May 31, 2026

Bots wrote checks reality cashed

Talk Is Cheap: The Operational Impact of LLM Use

New AI coding tools may speed people up — while slowing the whole team down

TLDR: A report on thousands of software workers suggests AI tools help individuals move faster but may leave whole teams slower and sloppier. In the comments, some cheered the data as overdue proof the hype is overblown, while others argued everyone is simply still learning how to use the tools well.

A spicy new write-up just dropped a bucket of cold water on the “AI makes everyone 10x better” fantasy, and the comments immediately turned into a full-on workplace group chat meltdown. The article points to data from Faros, a company that tracks how software teams actually work, covering 22,000 developers across 4,000 teams. The headline finding? Individual workers using large language models — the chatbots behind today’s AI tools — seem to finish more tasks. But the bigger picture is uglier: teams ship updates less often, work takes much longer to reach customers, and quality appears to get worse. In plain English: people may feel faster, while the company gets slower.

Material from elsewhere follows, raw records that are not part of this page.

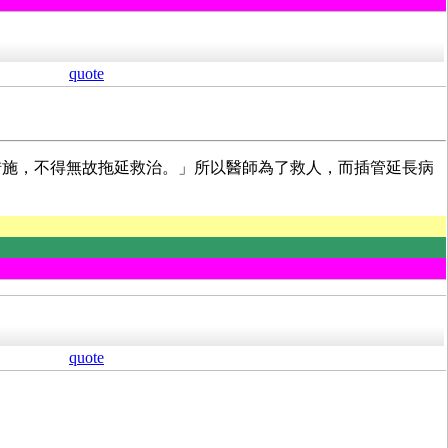
quote
措施，不得無故拖延救治。」所以醫師為了救人，而插管延長病
quote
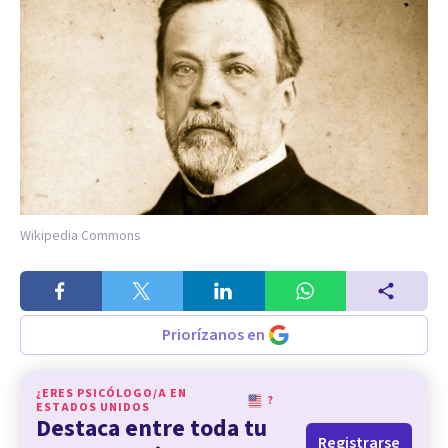
Wikipedia Commons
Priorízanos en
¿ERES PSICÓLOGO/A EN
?
ESTADOS UNIDOS
Destaca entre toda tu
Registrarse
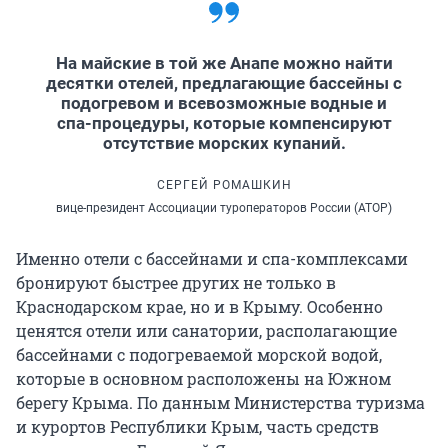
На майские в той же Анапе можно найти
десятки отелей, предлагающие бассейны с
подогревом и всевозможные водные и
спа-процедуры, которые компенсируют
отсутствие морских купаний.
СЕРГЕЙ РОМАШКИН
вице-президент Ассоциации туроператоров России (АТОР)
Именно отели с бассейнами и спа-комплексами
бронируют быстрее других не только в
Краснодарском крае, но и в Крыму. Особенно
ценятся отели или санатории, располагающие
бассейнами с подогреваемой морской водой,
которые в основном расположены на Южном
берегу Крыма. По данным Министерства туризма
и курортов Республики Крым, часть средств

And oh, the commenters had thoughts. One camp basically yelled, “Finally, receipts!” with one person cackling at the author’s line, “It’s hard for me to put into words how bad this is,” and calling it the evidence “reasonable people” were waiting for. Another group pushed back hard, saying this is just AI’s awkward teenage phase. As one commenter put it, the industry hasn’t even reached “junior level” in knowing how to use these tools properly yet. Others said the pattern isn’t even unique to AI at all — it looks a lot like what happens when you throw more people, contractors, or chaos at a late project and call it a strategy.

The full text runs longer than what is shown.